Start of Provided material

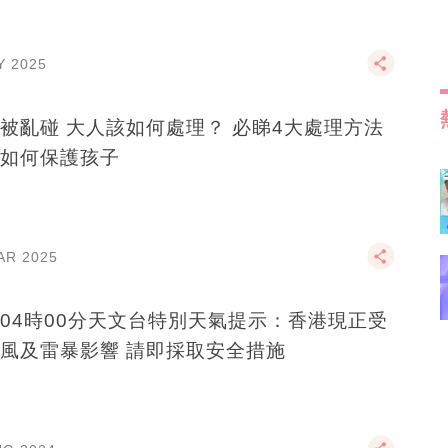
Y 2025
被亂碰 大人該如何處理？ 必睇4大處理方法
如何保護孩子
AR 2025
04時00分天文台特別天氣提示：香港現正受
風及雷暴影響 請即採取安全措施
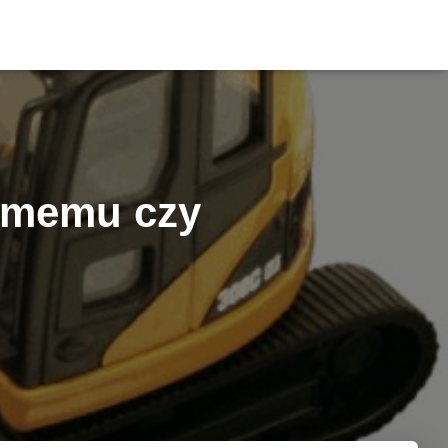
samemu czy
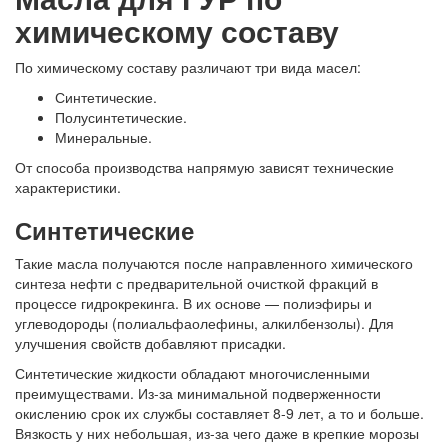
химическому составу
По химическому составу различают три вида масел:
Синтетические.
Полусинтетические.
Минеральные.
От способа производства напрямую зависят технические
характеристики.
Синтетические
Такие масла получаются после направленного химического
синтеза нефти с предварительной очисткой фракций в
процессе гидрокрекинга. В их основе — полиэфиры и
углеводороды (полиальфаолефины, алкилбензолы). Для
улучшения свойств добавляют присадки.
Синтетические жидкости обладают многочисленными
преимуществами. Из-за минимальной подверженности
окислению срок их службы составляет 8-9 лет, а то и больше.
Вязкость у них небольшая, из-за чего даже в крепкие морозы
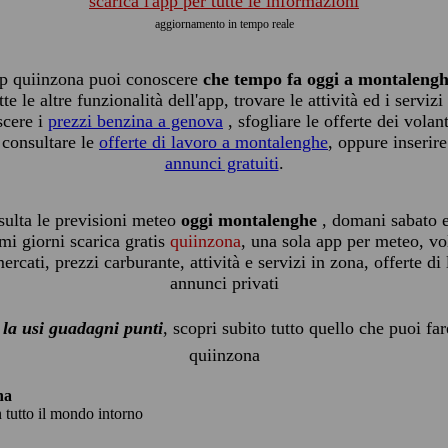
scarica l'app per tutte le informazioni
aggiornamento in tempo reale
pp quiinzona puoi conoscere
che tempo fa oggi a montaleng
tte le altre funzionalità dell'app, trovare le attività ed i servizi
scere i
prezzi benzina a genova
, sfogliare le offerte dei volant
 consultare le
offerte di lavoro a montalenghe
, oppure inserire
annunci gratuiti
.
sulta le previsioni meteo
oggi montalenghe
, domani sabato e
mi giorni scarica gratis
quiinzona
, una sola app per meteo, vo
rcati, prezzi carburante, attività e servizi in zona, offerte di
annunci privati
 la usi guadagni punti
, scopri subito tutto quello che puoi fa
quiinzona
na
n tutto il mondo intorno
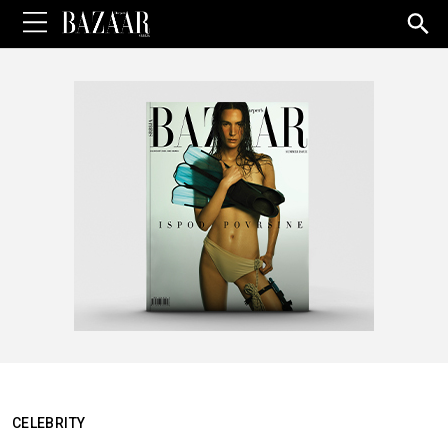
Sea
for:
CELEBRITY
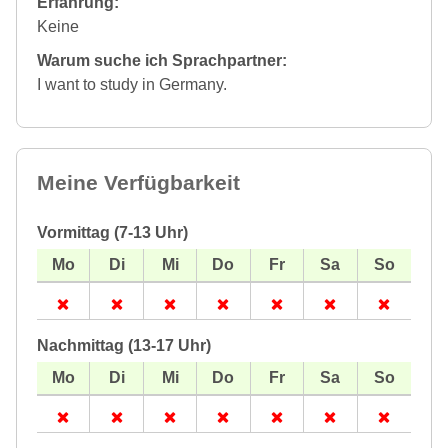
Erfahrung:
Keine
Warum suche ich Sprachpartner:
I want to study in Germany.
Meine Verfügbarkeit
Vormittag (7-13 Uhr)
Nachmittag (13-17 Uhr)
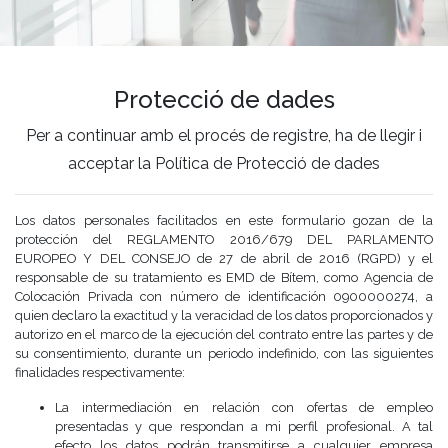
Protecció de dades
Per a continuar amb el procés de registre, ha de llegir i
acceptar la Política de Protecció de dades
Los datos personales facilitados en este formulario gozan de la
protección del REGLAMENTO 2016/679 DEL PARLAMENTO
EUROPEO Y DEL CONSEJO de 27 de abril de 2016 (RGPD) y el
responsable de su tratamiento es EMD de Bítem, como Agencia de
Colocación Privada con número de identificación 0900000274, a
quien declaro la exactitud y la veracidad de los datos proporcionados y
autorizo en el marco de la ejecución del contrato entre las partes y de
su consentimiento, durante un periodo indefinido, con las siguientes
finalidades respectivamente:
La intermediación en relación con ofertas de empleo
presentadas y que respondan a mi perfil profesional. A tal
efecto los datos podrán transmitirse a cualquier empresa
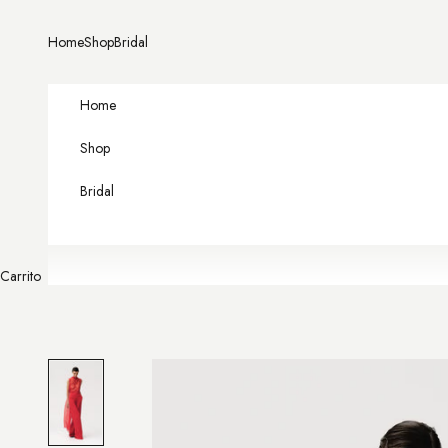
Ir al contenido
Home
Shop
Bridal
Home
Shop
Bridal
Carrito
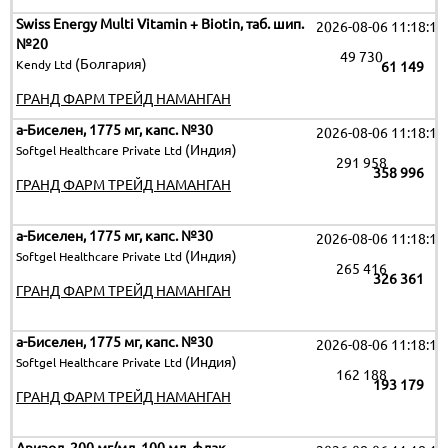
Swiss Energy Multi Vitamin + Biotin, таб. шип.
2026-08-06 11:18:19
№20
49 730
(Болгария)
Kendy Ltd
61 149
ГРАНД ФАРМ ТРЕЙД НАМАНГАН
а-Биселен, 1775 мг, капс. №30
2026-08-06 11:18:19
(Индия)
Softgel Healthcare Private Ltd
291 958
358 996
ГРАНД ФАРМ ТРЕЙД НАМАНГАН
а-Биселен, 1775 мг, капс. №30
2026-08-06 11:18:19
(Индия)
Softgel Healthcare Private Ltd
265 416
326 361
ГРАНД ФАРМ ТРЕЙД НАМАНГАН
а-Биселен, 1775 мг, капс. №30
2026-08-06 11:18:19
(Индия)
Softgel Healthcare Private Ltd
162 188
193 179
ГРАНД ФАРМ ТРЕЙД НАМАНГАН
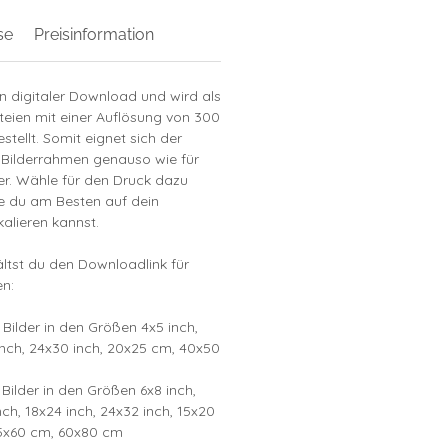
se
Preisinformation
in digitaler Download und wird als
teien mit einer Auflösung von 300
stellt. Somit eignet sich der
 Bilderrahmen genauso wie für
r. Wähle für den Druck dazu
ie du am Besten auf dein
alieren kannst.
tst du den Downloadlink für
n:
 Bilder in den Größen 4x5 inch,
inch, 24x30 inch, 20x25 cm, 40x50
 Bilder in den Größen 6x8 inch,
nch, 18x24 inch, 24x32 inch, 15x20
5x60 cm, 60x80 cm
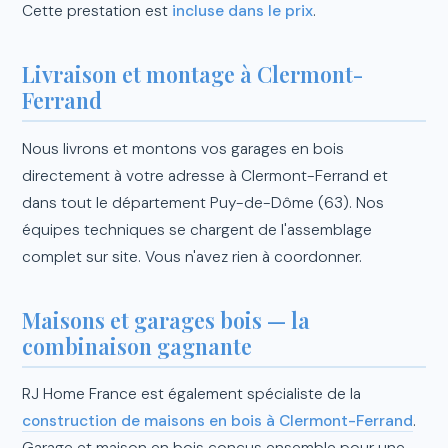
Cette prestation est
incluse dans le prix
.
Livraison et montage à Clermont-
Ferrand
Nous livrons et montons vos garages en bois
directement à votre adresse à Clermont-Ferrand et
dans tout le département Puy-de-Dôme (63). Nos
équipes techniques se chargent de l'assemblage
complet sur site. Vous n'avez rien à coordonner.
Maisons et garages bois — la
combinaison gagnante
RJ Home France est également spécialiste de la
construction de maisons en bois à Clermont-Ferrand
.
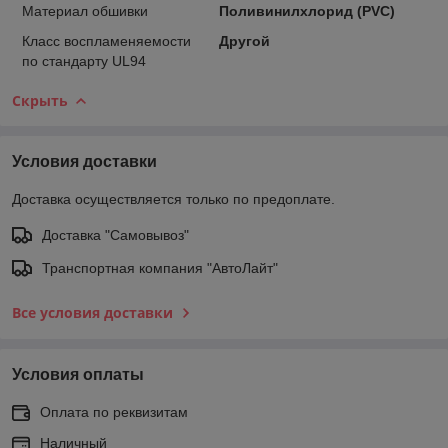
Материал обшивки
Поливинилхлорид (PVC)
Класс воспламеняемости
Другой
по стандарту UL94
Скрыть
Условия доставки
Доставка осуществляется только по предоплате.
Доставка "Самовывоз"
Транспортная компания "АвтоЛайт"
Все условия доставки
Условия оплаты
Оплата по реквизитам
Наличный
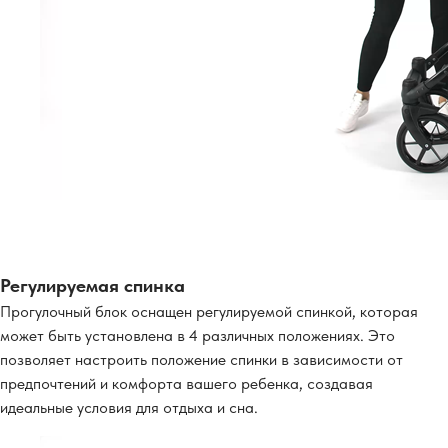
Регулируемая спинка
Прогулочный блок оснащен регулируемой спинкой, которая
может быть установлена в 4 различных положениях. Это
позволяет настроить положение спинки в зависимости от
предпочтений и комфорта вашего ребенка, создавая
идеальные условия для отдыха и сна.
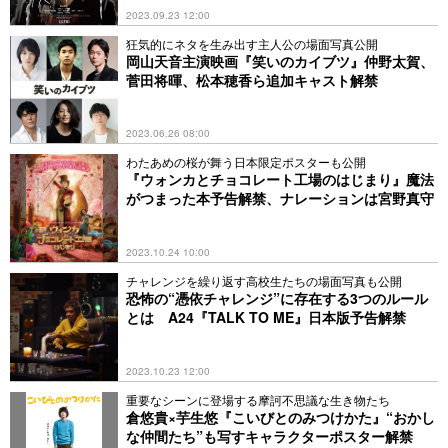
2023.09.23 12:00
狂気的にネタを生み出す主人公の場面写真公開
岡山天音主演映画『笑いのカイブツ』仲野太賀、
菅田将暉、松本穂香ら追加キャスト解禁
2023.06.26 08:00
わたあめの桜が舞う日本限定ポスターも公開
『ウォンカとチョコレート工場のはじまり』魔法
がつまった本予告解禁、ナレーションは宮野真守
2023.10.24 10:00
チャレンジを繰り返す高校生たちの場面写真も公開
恐怖の“憑依チャレンジ”に存在する3つのルール
とは A24『TALK TO ME』日本版予告解禁
2023.10.23 12:00
重要なシーンに登場する摩訶不思議な生き物たち
倉悠貴×芋生悠『こいびとのみつけかた』“おかし
な仲間たち”も写すキャラクターポスター解禁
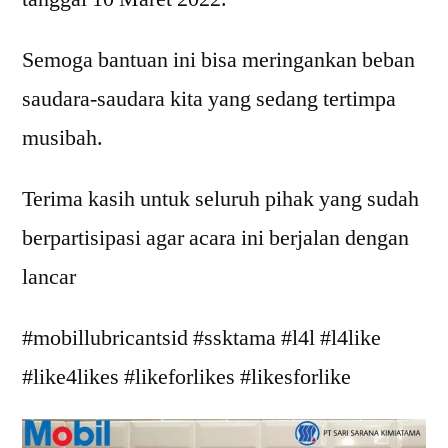
Semoga bantuan ini bisa meringankan beban
saudara-saudara kita yang sedang tertimpa
musibah.
Terima kasih untuk seluruh pihak yang sudah
berpartisipasi agar acara ini berjalan dengan
lancar
#mobillubricantsid #ssktama #l4l #l4like
#like4likes #likeforlikes #likesforlike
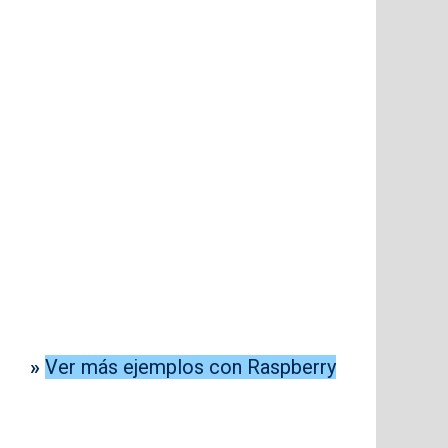
»
Ver más ejemplos con Raspberry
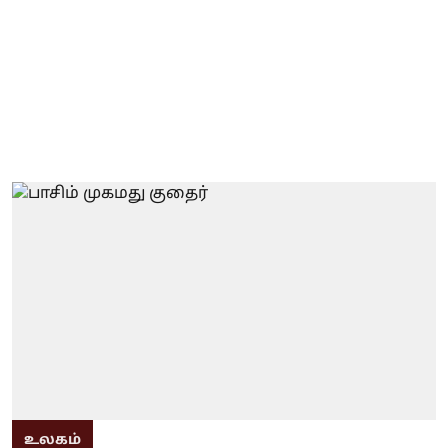
உலகம்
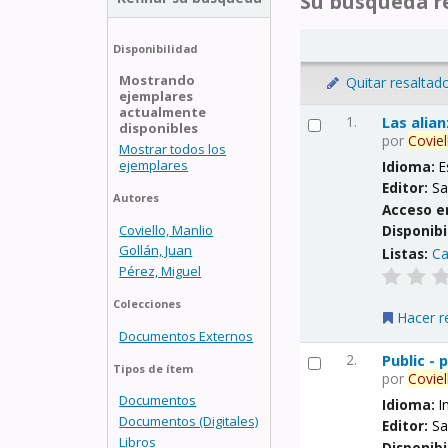
Su búsqueda re
Disponibilidad
Mostrando
Quitar resaltad
ejemplares
actualmente
1.
Las alia
disponibles
por
Coviel
Mostrar todos los
ejemplares
Idioma:
E
Editor:
Sa
Autores
Acceso e
Coviello, Manlio
Disponibi
Gollán, Juan
Listas:
Ca
Pérez, Miguel
Colecciones
Hacer r
Documentos Externos
2.
Public -
Tipos de ítem
por
Coviel
Documentos
Idioma:
I
Documentos (Digitales)
Editor:
Sa
Libros
Disponibi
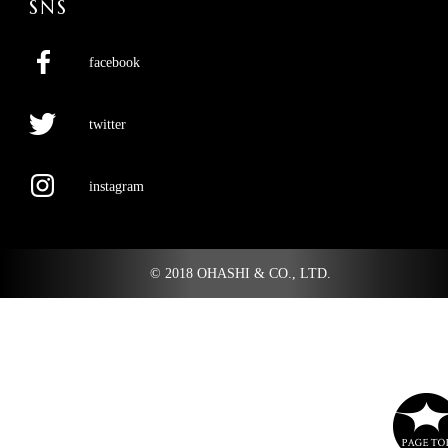
SNS
facebook
twitter
instagram
© 2018 OHASHI & CO., LTD.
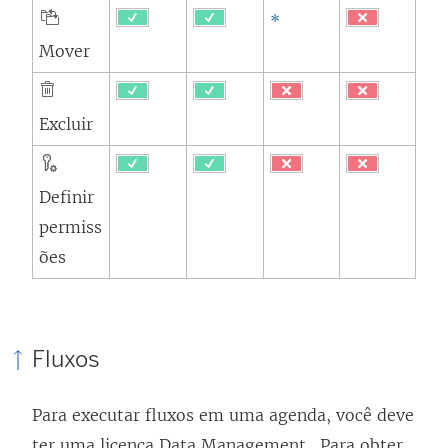
*
Mover
Excluir
Definir
permiss
ões
Fluxos
Para executar fluxos em uma agenda, você deve
ter uma licença
Data Management
. Para obter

End of Provided material

Aim of the exercise: Return the lines of the data above in full and exactly, with no pictures.

Response area:
Y 2025
被亂碰 大人該如何處理？ 必睇4大處理方法
如何保護孩子
AR 2025
04時00分天文台特別天氣提示：香港現正受
風及雷暴影響 請即採取安全措施
samemu czy
химическому составу
По химическому составу различают три вида масел:
Синтетические.
Полусинтетические.
Минеральные.
От способа производства напрямую зависят технические
характеристики.
Синтетические
Такие масла получаются после направленного химического
синтеза нефти с предварительной очисткой фракций в
процессе гидрокрекинга. В их основе — полиэфиры и
углеводороды (полиальфаолефины, алкилбензолы). Для
улучшения свойств добавляют присадки.
Синтетические жидкости обладают многочисленными
преимуществами. Из-за минимальной подверженности
окислению срок их службы составляет 8-9 лет, а то и больше.
Вязкость у них небольшая, из-за чего даже в крепкие морозы
scarica l'app per tutte le informazioni
aggiornamento in tempo reale
pp quiinzona puoi conoscere
che tempo fa oggi a montaleng
tte le altre funzionalità dell'app, trovare le attività ed i servizi
scere i
prezzi benzina a genova
, sfogliare le offerte dei volant
 consultare le
offerte di lavoro a montalenghe
, oppure inserire
annunci gratuiti
.
sulta le previsioni meteo
oggi montalenghe
, domani sabato e
mi giorni scarica gratis
quiinzona
, una sola app per meteo, vo
rcati, prezzi carburante, attività e servizi in zona, offerte di
annunci privati
 la usi guadagni punti
, scopri subito tutto quello che puoi fa
quiinzona
na
n tutto il mondo intorno
Sea
for:
CELEBRITY
Erfahrung:
Keine
Warum suche ich Sprachpartner:
I want to study in Germany.
Meine Verfügbarkeit
Vormittag (7-13 Uhr)
Nachmittag (13-17 Uhr)
Protecció de dades
Per a continuar amb el procés de registre, ha de llegir i
acceptar la Política de Protecció de dades
Los datos personales facilitados en este formulario gozan de la
protección del REGLAMENTO 2016/679 DEL PARLAMENTO
EUROPEO Y DEL CONSEJO de 27 de abril de 2016 (RGPD) y el
responsable de su tratamiento es EMD de Bítem, como Agencia de
Colocación Privada con número de identificación 0900000274, a
quien declaro la exactitud y la veracidad de los datos proporcionados y
autorizo en el marco de la ejecución del contrato entre las partes y de
su consentimiento, durante un periodo indefinido, con las siguientes
finalidades respectivamente:
La intermediación en relación con ofertas de empleo
presentadas y que respondan a mi perfil profesional. A tal
efecto los datos podrán transmitirse a cualquier empresa
Ir al contenido
Home
Shop
Bridal
Home
Shop
Bridal
Carrito
Swiss Energy Multi Vitamin + Biotin, таб. шип.
2026-08-06 11:18:19
№20
49 730
(Болгария)
Kendy Ltd
61 149
ГРАНД ФАРМ ТРЕЙД НАМАНГАН
а-Биселен, 1775 мг, капс. №30
2026-08-06 11:18:19
(Индия)
Softgel Healthcare Private Ltd
291 958
358 996
ГРАНД ФАРМ ТРЕЙД НАМАНГАН
а-Биселен, 1775 мг, капс. №30
2026-08-06 11:18:19
(Индия)
Softgel Healthcare Private Ltd
265 416
326 361
ГРАНД ФАРМ ТРЕЙД НАМАНГАН
а-Биселен, 1775 мг, капс. №30
2026-08-06 11:18:19
(Индия)
Softgel Healthcare Private Ltd
162 188
193 179
ГРАНД ФАРМ ТРЕЙД НАМАНГАН
se
Preisinformation
in digitaler Download und wird als
teien mit einer Auflösung von 300
stellt. Somit eignet sich der
 Bilderrahmen genauso wie für
r. Wähle für den Druck dazu
ie du am Besten auf dein
alieren kannst.
tst du den Downloadlink für
n:
 Bilder in den Größen 4x5 inch,
inch, 24x30 inch, 20x25 cm, 40x50
 Bilder in den Größen 6x8 inch,
nch, 18x24 inch, 24x32 inch, 15x20
5x60 cm, 60x80 cm
Cette prestation est
incluse dans le prix
.
Livraison et montage à Clermont-
Ferrand
Nous livrons et montons vos garages en bois
directement à votre adresse à Clermont-Ferrand et
dans tout le département Puy-de-Dôme (63). Nos
équipes techniques se chargent de l'assemblage
complet sur site. Vous n'avez rien à coordonner.
Maisons et garages bois — la
combinaison gagnante
RJ Home France est également spécialiste de la
construction de maisons en bois à Clermont-Ferrand
.
Материал обшивки
Поливинилхлорид (PVC)
Класс воспламеняемости
Другой
по стандарту UL94
Скрыть
Условия доставки
Доставка осуществляется только по предоплате.
Доставка "Самовывоз"
Транспортная компания "АвтоЛайт"
Все условия доставки
Условия оплаты
Оплата по реквизитам
Наличный
Регулируемая спинка
Прогулочный блок оснащен регулируемой спинкой, которая
может быть установлена в 4 различных положениях. Это
позволяет настроить положение спинки в зависимости от
предпочтений и комфорта вашего ребенка, создавая
идеальные условия для отдыха и сна.
2023.09.23 12:00
狂気的にネタを生み出す主人公の場面写真公開
岡山天音主演映画『笑いのカイブツ』仲野太賀、
菅田将暉、松本穂香ら追加キャスト解禁
2023.06.26 08:00
わたあめの桜が舞う日本限定ポスターも公開
『ウォンカとチョコレート工場のはじまり』魔法
がつまった本予告解禁、ナレーションは宮野真守
2023.10.24 10:00
チャレンジを繰り返す高校生たちの場面写真も公開
恐怖の“憑依チャレンジ”に存在する3つのルール
とは A24『TALK TO ME』日本版予告解禁
2023.10.23 12:00
重要なシーンに登場する摩訶不思議な生き物たち
倉悠貴×芋生悠『こいびとのみつけかた』“おかし
な仲間たち”も写すキャラクターポスター解禁
Semoga bantuan ini bisa meringankan beban
saudara-saudara kita yang sedang tertimpa
musibah.
Terima kasih untuk seluruh pihak yang sudah
berpartisipasi agar acara ini berjalan dengan
lancar
#mobillubricantsid #ssktama #l4l #l4like
#like4likes #likeforlikes #likesforlike
»
Ver más ejemplos con Raspberry
உலகம்
Su búsqueda re
Disponibilidad
Mostrando
Quitar resaltad
ejemplares
actualmente
1.
Las alia
disponibles
por
Coviel
Mostrar todos los
ejemplares
Idioma:
E
Editor:
Sa
Autores
Acceso e
Coviello, Manlio
Disponibi
Gollán, Juan
Listas:
Ca
Pérez, Miguel
Colecciones
Hacer r
Documentos Externos
2.
Public -
Tipos de ítem
por
Coviel
Documentos
Idioma:
I
Documentos (Digitales)
Editor:
Sa
Libros
Disponibi
SNS
facebook
twitter
instagram
© 2018 OHASHI & CO., LTD.
*
Mover
Excluir
Definir
permiss
ões
Fluxos
Para executar fluxos em uma agenda, você deve
ter uma licença
Data Management
. Para obter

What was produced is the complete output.